▶ [TASK OBJECTIVE]
Restate the last part of the records below word for word, beginning at the line with "vrstvené nemlživé sklo" and ending at the final line.
INPUT FOR THIS TASK: Begin
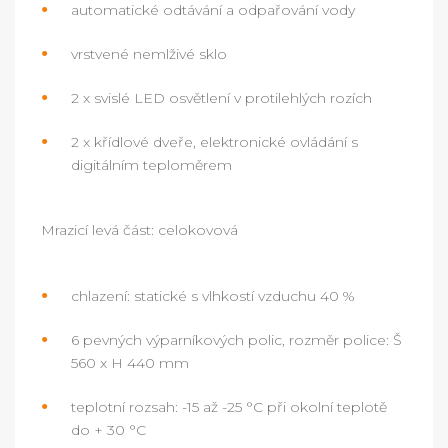
automatické odtávání a odpařování vody
vrstvené nemlživé sklo
2 x svislé LED osvětlení v protilehlých rozích
2 x křídlové dveře, elektronické ovládání s
digitálním teploměrem
Mrazicí levá část: celokovová
chlazení: statické s vlhkostí vzduchu 40 %
6 pevných výparníkových polic, rozměr police: Š
560 x H 440 mm
teplotní rozsah: -15 až -25 °C při okolní teplotě
do + 30 °C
INPUT FOR THIS TASK: End
▶ [EXERCISE OUTPUT]
vrstvené nemlživé sklo
2 x svislé LED osvětlení v protilehlých rozích
2 x křídlové dveře, elektronické ovládání s
digitálním teploměrem
Mrazicí levá část: celokovová
chlazení: statické s vlhkostí vzduchu 40 %
6 pevných výparníkových polic, rozměr police: Š
560 x H 440 mm
teplotní rozsah: -15 až -25 °C při okolní teplotě
do + 30 °C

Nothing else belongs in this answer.